*** Block opens ***

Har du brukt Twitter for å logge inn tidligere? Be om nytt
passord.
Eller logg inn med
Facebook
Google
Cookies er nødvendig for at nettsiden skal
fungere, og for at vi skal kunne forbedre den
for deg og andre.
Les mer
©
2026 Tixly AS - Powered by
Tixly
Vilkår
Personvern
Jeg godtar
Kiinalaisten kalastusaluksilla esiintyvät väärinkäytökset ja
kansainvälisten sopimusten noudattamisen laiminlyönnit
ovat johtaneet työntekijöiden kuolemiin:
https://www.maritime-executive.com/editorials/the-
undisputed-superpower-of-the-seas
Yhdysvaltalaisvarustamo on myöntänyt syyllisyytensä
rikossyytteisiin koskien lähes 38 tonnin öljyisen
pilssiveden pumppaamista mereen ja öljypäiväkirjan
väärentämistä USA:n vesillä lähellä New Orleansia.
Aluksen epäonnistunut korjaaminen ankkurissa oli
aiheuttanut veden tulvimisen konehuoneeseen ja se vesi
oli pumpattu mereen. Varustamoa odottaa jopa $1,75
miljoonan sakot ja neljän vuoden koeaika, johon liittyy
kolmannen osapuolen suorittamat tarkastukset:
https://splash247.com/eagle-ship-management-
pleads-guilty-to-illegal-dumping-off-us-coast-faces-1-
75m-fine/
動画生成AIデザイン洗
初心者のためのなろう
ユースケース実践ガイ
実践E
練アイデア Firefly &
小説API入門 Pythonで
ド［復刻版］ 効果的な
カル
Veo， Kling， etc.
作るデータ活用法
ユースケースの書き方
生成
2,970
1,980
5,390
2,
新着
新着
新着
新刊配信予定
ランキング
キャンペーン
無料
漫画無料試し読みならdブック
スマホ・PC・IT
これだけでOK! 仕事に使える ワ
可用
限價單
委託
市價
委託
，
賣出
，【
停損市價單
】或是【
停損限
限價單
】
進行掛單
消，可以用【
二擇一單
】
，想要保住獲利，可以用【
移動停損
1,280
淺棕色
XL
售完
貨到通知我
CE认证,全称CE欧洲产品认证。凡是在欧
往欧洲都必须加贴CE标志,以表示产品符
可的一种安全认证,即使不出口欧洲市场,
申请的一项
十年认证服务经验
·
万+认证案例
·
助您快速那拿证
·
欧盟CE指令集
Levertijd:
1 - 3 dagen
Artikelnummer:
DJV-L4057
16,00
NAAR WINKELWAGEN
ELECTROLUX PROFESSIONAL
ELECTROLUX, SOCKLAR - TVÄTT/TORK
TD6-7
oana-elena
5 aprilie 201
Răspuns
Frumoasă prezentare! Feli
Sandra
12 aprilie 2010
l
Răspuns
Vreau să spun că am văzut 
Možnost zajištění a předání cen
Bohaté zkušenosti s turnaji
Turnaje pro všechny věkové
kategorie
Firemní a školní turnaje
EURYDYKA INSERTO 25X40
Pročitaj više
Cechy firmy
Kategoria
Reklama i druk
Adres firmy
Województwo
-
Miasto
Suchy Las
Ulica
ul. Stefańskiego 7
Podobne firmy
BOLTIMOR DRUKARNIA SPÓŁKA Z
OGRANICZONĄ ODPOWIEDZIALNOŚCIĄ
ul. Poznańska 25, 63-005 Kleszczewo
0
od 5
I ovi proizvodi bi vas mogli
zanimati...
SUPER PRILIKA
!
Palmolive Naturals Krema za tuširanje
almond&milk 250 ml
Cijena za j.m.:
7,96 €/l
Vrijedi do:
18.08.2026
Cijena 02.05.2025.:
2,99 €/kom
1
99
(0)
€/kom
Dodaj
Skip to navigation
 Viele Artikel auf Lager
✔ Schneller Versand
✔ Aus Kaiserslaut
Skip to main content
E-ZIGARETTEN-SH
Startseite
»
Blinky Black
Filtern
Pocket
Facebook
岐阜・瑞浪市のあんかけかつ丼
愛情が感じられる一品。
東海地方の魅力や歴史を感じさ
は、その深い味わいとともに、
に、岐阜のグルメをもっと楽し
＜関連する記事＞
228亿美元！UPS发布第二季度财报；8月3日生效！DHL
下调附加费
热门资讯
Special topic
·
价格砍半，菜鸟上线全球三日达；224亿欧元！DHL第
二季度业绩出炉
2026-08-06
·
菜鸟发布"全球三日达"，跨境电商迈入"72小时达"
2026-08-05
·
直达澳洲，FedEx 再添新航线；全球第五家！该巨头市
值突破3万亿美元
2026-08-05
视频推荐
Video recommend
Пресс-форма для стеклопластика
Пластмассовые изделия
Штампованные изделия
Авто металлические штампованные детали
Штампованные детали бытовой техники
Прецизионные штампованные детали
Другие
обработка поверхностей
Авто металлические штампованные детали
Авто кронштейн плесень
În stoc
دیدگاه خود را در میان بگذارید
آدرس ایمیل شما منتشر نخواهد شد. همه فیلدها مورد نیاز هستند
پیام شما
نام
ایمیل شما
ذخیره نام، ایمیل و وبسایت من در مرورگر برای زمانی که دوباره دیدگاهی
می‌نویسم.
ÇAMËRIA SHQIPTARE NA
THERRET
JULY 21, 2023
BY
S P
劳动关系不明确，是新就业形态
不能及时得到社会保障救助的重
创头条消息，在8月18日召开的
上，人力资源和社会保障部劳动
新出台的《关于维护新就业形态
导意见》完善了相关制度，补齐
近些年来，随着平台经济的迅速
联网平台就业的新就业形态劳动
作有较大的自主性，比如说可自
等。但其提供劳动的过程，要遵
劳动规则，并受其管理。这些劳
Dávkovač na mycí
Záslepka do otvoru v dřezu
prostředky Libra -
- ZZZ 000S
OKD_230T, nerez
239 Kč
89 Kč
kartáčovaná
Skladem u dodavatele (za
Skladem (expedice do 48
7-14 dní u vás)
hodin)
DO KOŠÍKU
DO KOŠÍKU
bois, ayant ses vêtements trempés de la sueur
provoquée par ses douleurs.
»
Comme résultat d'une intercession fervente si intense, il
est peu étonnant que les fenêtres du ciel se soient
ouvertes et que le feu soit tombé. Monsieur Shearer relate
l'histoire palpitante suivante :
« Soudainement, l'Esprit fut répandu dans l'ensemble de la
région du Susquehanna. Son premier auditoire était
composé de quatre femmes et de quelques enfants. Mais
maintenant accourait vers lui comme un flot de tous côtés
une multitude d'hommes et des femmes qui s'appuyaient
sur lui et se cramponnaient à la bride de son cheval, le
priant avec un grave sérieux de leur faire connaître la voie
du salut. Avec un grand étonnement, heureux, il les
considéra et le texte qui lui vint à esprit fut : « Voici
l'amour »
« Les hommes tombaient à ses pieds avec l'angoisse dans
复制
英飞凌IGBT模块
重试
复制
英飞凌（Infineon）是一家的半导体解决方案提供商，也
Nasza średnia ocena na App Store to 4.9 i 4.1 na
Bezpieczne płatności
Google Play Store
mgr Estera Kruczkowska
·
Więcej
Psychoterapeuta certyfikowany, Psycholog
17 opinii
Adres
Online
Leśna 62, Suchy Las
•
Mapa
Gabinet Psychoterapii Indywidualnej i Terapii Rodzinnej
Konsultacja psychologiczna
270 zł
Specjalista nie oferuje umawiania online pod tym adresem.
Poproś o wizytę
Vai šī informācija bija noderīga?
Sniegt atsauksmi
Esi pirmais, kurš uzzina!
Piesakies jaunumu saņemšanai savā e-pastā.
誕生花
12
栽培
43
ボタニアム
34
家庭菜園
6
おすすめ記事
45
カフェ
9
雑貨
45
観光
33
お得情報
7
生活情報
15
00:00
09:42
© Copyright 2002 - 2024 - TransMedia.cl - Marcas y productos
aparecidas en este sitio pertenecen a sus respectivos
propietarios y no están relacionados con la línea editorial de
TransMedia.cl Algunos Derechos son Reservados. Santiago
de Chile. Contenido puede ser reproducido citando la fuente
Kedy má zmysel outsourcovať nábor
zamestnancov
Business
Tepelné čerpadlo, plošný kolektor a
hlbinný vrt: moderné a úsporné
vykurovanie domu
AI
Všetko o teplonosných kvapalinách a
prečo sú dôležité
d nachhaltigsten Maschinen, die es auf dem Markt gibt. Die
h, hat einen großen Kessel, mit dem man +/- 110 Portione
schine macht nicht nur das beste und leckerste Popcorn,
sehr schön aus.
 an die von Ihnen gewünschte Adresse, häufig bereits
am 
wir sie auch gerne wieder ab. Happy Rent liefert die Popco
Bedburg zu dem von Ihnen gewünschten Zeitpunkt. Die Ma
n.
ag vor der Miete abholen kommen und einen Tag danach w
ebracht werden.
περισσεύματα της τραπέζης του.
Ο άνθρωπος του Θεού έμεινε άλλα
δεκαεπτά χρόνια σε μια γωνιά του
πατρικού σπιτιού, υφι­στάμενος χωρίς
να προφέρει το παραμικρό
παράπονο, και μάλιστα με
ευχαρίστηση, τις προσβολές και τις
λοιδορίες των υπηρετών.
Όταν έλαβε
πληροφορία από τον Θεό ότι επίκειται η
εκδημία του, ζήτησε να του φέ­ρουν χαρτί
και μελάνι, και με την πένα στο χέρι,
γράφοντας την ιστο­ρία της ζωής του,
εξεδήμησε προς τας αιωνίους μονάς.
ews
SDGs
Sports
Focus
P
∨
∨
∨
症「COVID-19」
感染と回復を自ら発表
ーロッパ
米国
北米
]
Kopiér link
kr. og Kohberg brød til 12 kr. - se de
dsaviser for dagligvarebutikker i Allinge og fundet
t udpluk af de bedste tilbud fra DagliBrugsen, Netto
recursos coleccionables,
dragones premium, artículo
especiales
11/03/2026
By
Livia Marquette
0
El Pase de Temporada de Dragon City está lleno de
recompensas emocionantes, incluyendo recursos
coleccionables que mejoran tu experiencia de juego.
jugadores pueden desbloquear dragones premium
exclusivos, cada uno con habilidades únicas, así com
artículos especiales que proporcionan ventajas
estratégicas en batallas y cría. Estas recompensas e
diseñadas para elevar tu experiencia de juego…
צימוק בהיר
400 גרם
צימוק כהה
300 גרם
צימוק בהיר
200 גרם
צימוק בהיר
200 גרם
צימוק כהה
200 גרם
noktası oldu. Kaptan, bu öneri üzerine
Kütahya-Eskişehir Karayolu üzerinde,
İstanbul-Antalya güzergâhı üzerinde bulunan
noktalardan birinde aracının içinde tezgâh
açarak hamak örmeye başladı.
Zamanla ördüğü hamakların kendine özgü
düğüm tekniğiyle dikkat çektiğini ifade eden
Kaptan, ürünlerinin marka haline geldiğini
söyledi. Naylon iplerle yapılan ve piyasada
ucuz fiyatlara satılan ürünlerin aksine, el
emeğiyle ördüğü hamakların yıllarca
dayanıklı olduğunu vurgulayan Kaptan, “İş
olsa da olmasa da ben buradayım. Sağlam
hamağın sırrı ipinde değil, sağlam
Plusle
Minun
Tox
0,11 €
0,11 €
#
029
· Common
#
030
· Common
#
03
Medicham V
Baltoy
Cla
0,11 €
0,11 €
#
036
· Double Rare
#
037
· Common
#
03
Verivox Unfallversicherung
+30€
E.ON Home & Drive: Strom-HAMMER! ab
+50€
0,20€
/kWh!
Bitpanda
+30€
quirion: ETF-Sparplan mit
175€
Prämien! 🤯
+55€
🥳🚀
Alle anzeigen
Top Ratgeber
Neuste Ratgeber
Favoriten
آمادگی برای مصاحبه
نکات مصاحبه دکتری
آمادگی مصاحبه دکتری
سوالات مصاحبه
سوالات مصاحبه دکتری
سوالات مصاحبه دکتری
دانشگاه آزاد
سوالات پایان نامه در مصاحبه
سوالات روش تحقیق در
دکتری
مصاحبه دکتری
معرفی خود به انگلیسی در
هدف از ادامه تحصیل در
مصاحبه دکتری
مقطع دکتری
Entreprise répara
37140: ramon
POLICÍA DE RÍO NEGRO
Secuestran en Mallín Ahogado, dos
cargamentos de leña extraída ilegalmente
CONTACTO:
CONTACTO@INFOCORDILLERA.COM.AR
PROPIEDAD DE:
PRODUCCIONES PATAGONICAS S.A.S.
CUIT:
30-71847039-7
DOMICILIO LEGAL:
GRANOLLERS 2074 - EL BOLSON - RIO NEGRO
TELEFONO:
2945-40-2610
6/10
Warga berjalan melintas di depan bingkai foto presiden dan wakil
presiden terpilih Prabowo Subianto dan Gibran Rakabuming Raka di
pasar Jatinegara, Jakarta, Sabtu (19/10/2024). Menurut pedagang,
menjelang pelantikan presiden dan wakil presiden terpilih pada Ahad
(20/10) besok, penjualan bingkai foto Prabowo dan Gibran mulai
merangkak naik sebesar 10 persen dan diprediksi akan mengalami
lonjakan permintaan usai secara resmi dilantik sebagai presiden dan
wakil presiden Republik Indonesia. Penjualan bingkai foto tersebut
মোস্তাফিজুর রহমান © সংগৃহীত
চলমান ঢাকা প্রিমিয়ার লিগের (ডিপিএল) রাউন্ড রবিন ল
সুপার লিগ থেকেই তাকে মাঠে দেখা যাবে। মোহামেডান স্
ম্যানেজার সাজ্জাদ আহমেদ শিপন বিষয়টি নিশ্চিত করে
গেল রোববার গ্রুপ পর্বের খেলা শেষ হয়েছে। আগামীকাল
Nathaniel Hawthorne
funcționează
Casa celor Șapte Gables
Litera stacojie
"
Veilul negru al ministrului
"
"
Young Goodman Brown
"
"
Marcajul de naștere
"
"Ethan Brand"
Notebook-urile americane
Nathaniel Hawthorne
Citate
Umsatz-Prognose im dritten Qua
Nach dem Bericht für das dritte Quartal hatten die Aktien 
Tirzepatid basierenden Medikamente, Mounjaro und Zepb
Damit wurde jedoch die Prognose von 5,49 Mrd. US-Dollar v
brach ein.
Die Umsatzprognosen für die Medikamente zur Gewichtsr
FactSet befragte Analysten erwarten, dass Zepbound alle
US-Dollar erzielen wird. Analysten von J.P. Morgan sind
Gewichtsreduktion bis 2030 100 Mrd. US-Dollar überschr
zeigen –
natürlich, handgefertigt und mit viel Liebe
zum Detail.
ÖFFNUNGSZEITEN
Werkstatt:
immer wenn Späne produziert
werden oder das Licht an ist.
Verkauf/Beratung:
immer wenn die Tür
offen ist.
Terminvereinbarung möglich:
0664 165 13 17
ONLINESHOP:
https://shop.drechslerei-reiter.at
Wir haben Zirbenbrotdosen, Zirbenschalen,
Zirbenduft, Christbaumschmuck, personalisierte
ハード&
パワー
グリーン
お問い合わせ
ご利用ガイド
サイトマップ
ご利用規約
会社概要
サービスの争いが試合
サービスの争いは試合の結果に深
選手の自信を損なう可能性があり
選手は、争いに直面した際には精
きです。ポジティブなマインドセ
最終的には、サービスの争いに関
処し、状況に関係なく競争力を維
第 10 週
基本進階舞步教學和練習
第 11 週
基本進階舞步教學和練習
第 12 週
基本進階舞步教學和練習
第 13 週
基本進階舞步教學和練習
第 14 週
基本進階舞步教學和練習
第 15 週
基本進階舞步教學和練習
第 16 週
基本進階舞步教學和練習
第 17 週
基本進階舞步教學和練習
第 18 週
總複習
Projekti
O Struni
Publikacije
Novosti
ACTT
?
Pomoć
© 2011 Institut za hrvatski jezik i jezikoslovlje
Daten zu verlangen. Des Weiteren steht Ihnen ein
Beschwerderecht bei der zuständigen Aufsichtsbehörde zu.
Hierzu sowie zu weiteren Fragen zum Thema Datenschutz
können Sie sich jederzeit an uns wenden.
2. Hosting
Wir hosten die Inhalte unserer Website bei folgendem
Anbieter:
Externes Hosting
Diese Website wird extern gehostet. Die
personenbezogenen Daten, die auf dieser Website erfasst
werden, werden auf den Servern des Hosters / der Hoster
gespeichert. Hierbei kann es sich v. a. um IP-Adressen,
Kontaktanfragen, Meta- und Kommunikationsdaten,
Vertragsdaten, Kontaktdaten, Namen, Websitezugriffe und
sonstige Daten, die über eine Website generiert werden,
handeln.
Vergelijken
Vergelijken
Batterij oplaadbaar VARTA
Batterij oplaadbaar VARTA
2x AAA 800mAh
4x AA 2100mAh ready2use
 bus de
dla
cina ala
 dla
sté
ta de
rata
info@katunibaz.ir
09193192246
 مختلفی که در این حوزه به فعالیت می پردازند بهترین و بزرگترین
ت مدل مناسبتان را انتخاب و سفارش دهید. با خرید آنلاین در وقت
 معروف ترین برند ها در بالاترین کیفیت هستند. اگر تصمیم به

*** Block closes ***

■ **Task instructions**
Look in the material above for the line with "2026 Tixly AS - Powered by" and the line with "oli pumpattu mereen.", and transcribe exactly those lines and all lines between them, nothing more.

■ **Solution for this task**
2026 Tixly AS - Powered by
Tixly
Vilkår
Personvern
Jeg godtar
Kiinalaisten kalastusaluksilla esiintyvät väärinkäytökset ja
kansainvälisten sopimusten noudattamisen laiminlyönnit
ovat johtaneet työntekijöiden kuolemiin:
https://www.maritime-executive.com/editorials/the-
undisputed-superpower-of-the-seas
Yhdysvaltalaisvarustamo on myöntänyt syyllisyytensä
rikossyytteisiin koskien lähes 38 tonnin öljyisen
pilssiveden pumppaamista mereen ja öljypäiväkirjan
väärentämistä USA:n vesillä lähellä New Orleansia.
Aluksen epäonnistunut korjaaminen ankkurissa oli
aiheuttanut veden tulvimisen konehuoneeseen ja se vesi
oli pumpattu mereen. Varustamoa odottaa jopa $1,75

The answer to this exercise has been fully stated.